Leeは、椎の木の大木の幹に前足をかけてなおも上を向いて吠えつづける。
テンでも追い上げたのか?
高い枝で、黒いものが動く。
よく見ると、それは黒い猫である。
「行くぞ、行くぞ、猫じゃろうが」と言ってLeeを制する。
それでもLeeは吠えつづけるので、Leeをその場に残して先に進む。
Leeは、あきらめてすぐにこちらの後についてきた。
子尾根から犬たちが、右側の谷に下りて行った。
若犬の次郎とUが、間もなく谷から戻ってきた。
イノシシが入っていないのか?
でも、Leeだけはまだ戻ってこない。
「バリバリ」と枯れた竹が折れる音と同時に、Leeが吠え出した。
「出たぞ!」
野沢さんとふたりで、谷に降りていく。
そこは真竹の密生した谷の底で、Leeの吠えているところは枯れた真竹がまとまって斜めに倒れかかっており、その先はまったく見えない。
イノシシは、ここに寝ていたとみえる。
「ドドー」と音がして、真っ黒いイノシシがその真竹の中から飛び出てきた。
Leeが逃げる。
いつの間にか二匹の若犬も、イノシシの両脇から吠えついている。
犬たちとイノシシの壮絶な戦いのはじまりである。
攻めて、攻められて、そこらじゅうに真竹の折れる音がはじける。
この修羅場(しゅらば)こそ、青森からきた野沢さん夫婦に見てもらいたい求菩提犬の対イノシシ捕獲作戦である。

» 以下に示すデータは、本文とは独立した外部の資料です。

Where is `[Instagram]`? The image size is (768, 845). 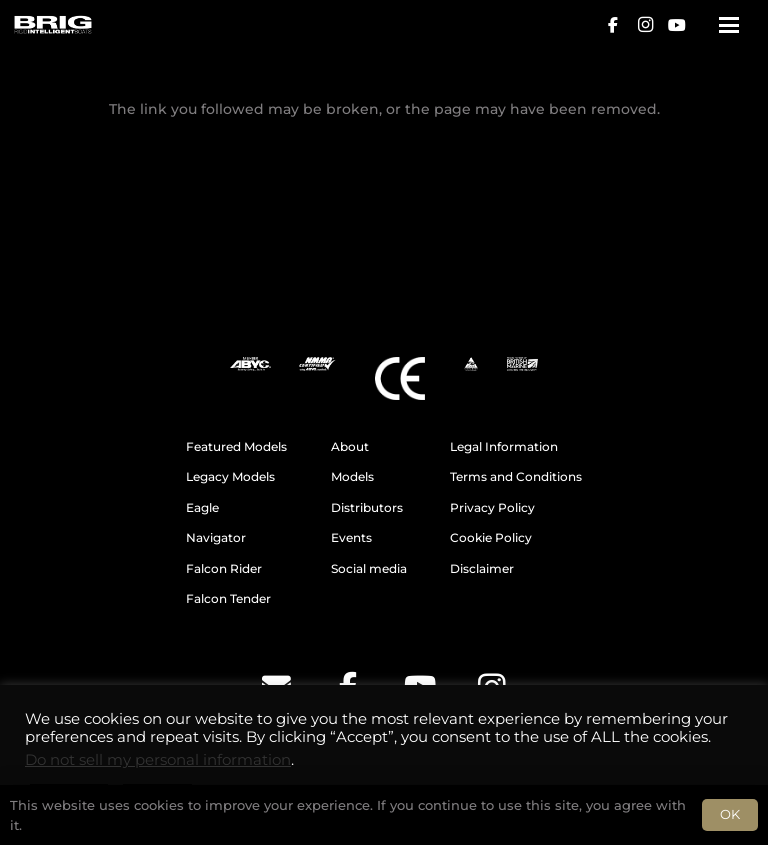
[Instagram] is located at coordinates (645, 25).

この戦い方が、求菩提犬(くぼてけん)本来の戦い方である。
こちらは、銃を肩付けしていつでも撃てる体制をとる。
イノシシが犬たちを蹴散らして、下を向いて止まった。
その左顔面を狙って引き金をひく。
イノシシが、前のめりになって沈んだ。
3匹が、いっせいに咬みにいく。
65㎏ほどの雌イノシシである。
左目の下に、弾が当たっている。
即死である。
犬たちを制し、立木につなぐ。
次郎とUの若犬が戦いに加わっていることが確認できた。
若犬は一戦一戦の実戦をこなしてこそ成長していくものなので、玉砕も避けては通れない。
求菩提犬は、このような試練を乗り越えた犬だけが猪犬として生存を許される非情の世界である。
今回のガイドでイノシシを見つけたのは5回で、捕獲したのは4頭である。
したがって、捕獲率は4÷5だから8割となる。
開幕戦にしては、まずまずの滑(すべ)り出しといえよう。
これで今シーズン最初の求菩提犬によるイノシシの単独猟のガイドを終える。
宮城の仙台が、今のところイノシシの北限のようである。
したがってご夫婦の住む青森県にはイノシシは生息してはいない。
山でのイノシシの捕獲、山からの引っ張り出し、運搬、内臓摘出、水漬け、湯引きの毛むしり、解体、骨抜き、ラッピングという各過程を実際に体験してもらい、イノシシ猟とはどんなものであるかを理解していただいと思う。
ご夫婦は、これから宮崎の都井岬の野生馬をみて、伊豆下田に立ち寄ってから帰るとのこと。
青森のご自宅に帰りついたころを見計らって、今回仕留めた猪肉を冷凍便で送る予定である。
野沢さん、奥さま、たいへんお疲れ様でした。